++++ DATA SHOWN ++++

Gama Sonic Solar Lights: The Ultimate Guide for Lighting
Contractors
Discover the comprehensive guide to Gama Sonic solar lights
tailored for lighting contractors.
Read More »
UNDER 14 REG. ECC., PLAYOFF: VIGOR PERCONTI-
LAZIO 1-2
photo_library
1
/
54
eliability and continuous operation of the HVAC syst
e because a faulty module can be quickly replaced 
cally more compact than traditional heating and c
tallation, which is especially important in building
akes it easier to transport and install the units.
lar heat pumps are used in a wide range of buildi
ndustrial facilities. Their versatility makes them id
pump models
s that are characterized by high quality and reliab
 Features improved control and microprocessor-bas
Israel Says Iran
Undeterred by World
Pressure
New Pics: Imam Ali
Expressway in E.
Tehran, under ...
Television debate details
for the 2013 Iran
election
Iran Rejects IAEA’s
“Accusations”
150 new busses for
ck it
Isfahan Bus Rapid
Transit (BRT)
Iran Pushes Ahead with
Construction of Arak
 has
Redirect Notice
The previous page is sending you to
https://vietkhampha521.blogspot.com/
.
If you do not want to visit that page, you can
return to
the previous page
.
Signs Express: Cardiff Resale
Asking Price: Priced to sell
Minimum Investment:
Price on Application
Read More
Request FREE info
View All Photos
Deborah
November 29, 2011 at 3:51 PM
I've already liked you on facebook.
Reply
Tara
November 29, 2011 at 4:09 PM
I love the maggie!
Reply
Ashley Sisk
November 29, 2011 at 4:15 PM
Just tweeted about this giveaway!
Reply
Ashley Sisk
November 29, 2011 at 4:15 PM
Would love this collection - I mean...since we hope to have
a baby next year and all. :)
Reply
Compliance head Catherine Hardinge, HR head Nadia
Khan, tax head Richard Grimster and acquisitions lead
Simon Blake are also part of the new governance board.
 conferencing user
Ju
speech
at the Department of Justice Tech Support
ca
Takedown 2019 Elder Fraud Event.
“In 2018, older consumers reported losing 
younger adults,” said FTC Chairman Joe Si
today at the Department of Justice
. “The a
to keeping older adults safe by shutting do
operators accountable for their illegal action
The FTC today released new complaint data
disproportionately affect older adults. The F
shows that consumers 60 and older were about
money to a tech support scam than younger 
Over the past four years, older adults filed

++++

(WHAT IS NEEDED) State the number of lines above that include "Iran", and nothing further.

(RESPONSE AREA) 4